DIRECTIONS
Extract exactly and only the lines of the data below, starting at the line with "ven. 15.08.2025" and stopping after the final line.

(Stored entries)
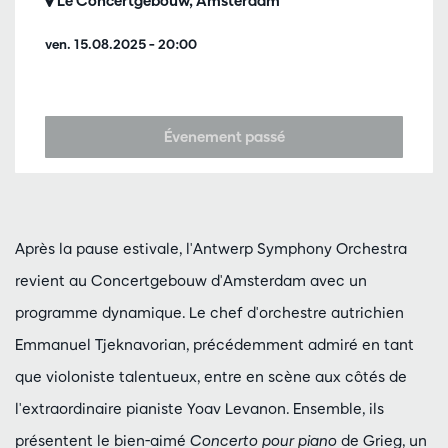
Le Concertgebouw, Amsterdam
ven. 15.08.2025
– 20:00
Évenement passé
Après la pause estivale, l'Antwerp Symphony Orchestra
revient au Concertgebouw d'Amsterdam avec un
programme dynamique. Le chef d'orchestre autrichien
Emmanuel Tjeknavorian, précédemment admiré en tant
que violoniste talentueux, entre en scène aux côtés de
l'extraordinaire pianiste Yoav Levanon. Ensemble, ils
présentent le bien-aimé
Concerto pour piano
de Grieg, un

ANSWER SECTION
ven. 15.08.2025
– 20:00
Évenement passé
Après la pause estivale, l'Antwerp Symphony Orchestra
revient au Concertgebouw d'Amsterdam avec un
programme dynamique. Le chef d'orchestre autrichien
Emmanuel Tjeknavorian, précédemment admiré en tant
que violoniste talentueux, entre en scène aux côtés de
l'extraordinaire pianiste Yoav Levanon. Ensemble, ils
présentent le bien-aimé
Concerto pour piano
de Grieg, un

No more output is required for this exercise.